-- Records shown follows --

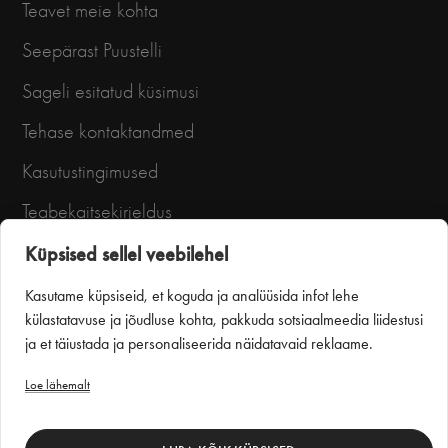
Teavet meie kohta
Seepärast Puustelli
Sageli esitatud küsimusi
Tehase kontaktandmed
Kasutustingimused
Teabekaitsekirjeldus
Küpsised sellel veebilehel
Kasutame küpsiseid, et koguda ja analüüsida infot lehe
külastatavuse ja jõudluse kohta, pakkuda sotsiaalmeedia liidestusi
ja et täiustada ja personaliseerida näidatavaid reklaame.
Loe lähemalt
Puustelli Miinus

-- Records shown concluded --

Within the entries, find all lines holding "kohta" and copy each one.

#### Exercise response
Teavet meie kohta
külastatavuse ja jõudluse kohta, pakkuda sotsiaalmeedia liidestusi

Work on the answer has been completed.